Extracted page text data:
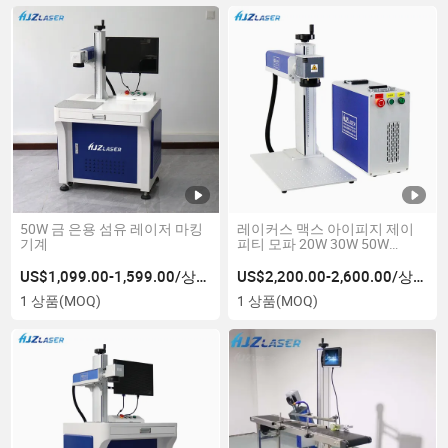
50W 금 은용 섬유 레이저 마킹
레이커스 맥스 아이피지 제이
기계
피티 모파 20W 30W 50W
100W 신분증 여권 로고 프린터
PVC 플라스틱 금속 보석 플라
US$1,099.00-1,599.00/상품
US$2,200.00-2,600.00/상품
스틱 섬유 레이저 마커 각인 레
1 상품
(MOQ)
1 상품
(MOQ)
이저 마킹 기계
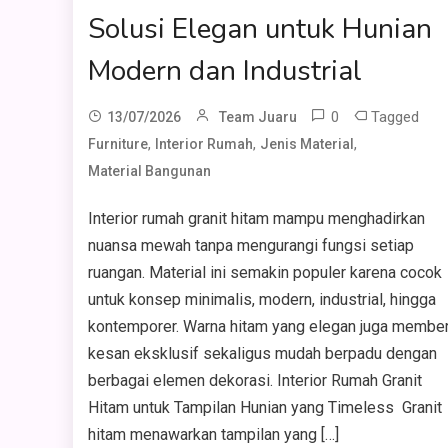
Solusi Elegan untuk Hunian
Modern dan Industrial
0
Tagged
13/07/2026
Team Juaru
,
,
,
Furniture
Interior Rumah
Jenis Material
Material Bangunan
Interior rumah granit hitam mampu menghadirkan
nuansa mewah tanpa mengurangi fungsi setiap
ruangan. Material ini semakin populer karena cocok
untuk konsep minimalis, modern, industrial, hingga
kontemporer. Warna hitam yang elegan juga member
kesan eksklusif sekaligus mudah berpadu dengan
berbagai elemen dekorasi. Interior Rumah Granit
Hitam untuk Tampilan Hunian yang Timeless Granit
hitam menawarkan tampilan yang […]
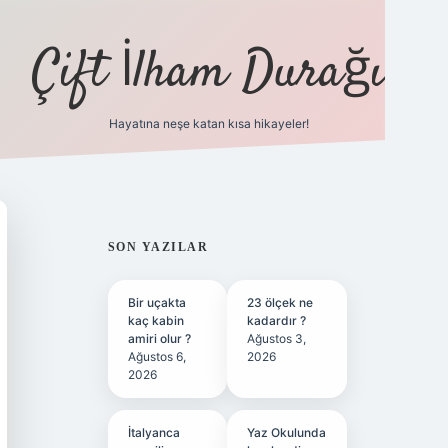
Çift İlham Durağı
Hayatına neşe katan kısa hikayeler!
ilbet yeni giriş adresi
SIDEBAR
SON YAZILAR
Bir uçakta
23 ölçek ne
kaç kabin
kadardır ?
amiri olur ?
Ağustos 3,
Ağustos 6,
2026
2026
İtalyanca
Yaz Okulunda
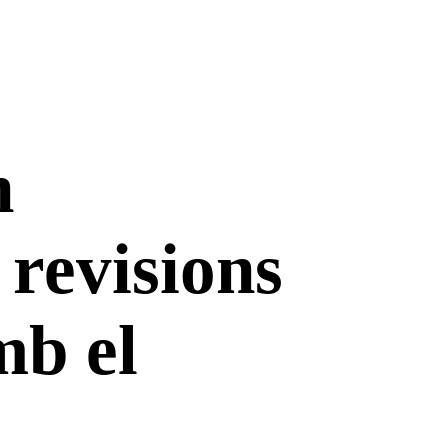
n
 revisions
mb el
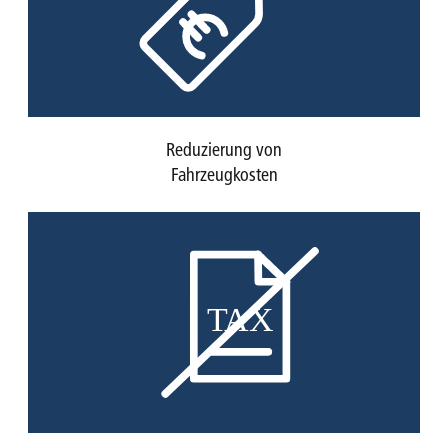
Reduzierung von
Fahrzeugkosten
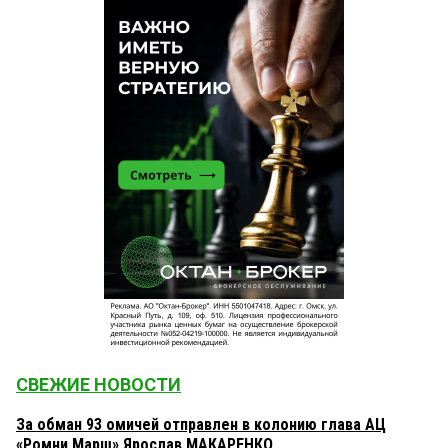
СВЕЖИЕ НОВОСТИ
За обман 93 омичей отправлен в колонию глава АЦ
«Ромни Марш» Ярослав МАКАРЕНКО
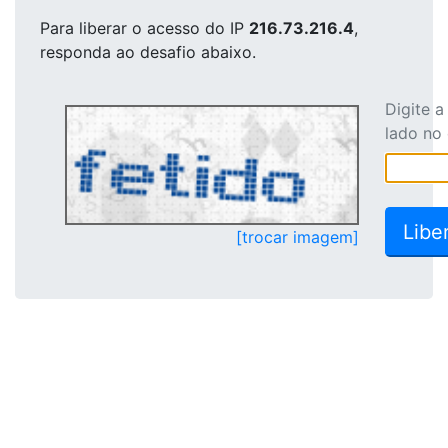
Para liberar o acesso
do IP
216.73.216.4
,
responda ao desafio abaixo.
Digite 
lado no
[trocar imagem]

Task:
The lines in the entries above that carry the word "Material" must be copied.

Solution:
Jenis Material
Material Bangunan
ruangan. Material ini semakin populer karena cocok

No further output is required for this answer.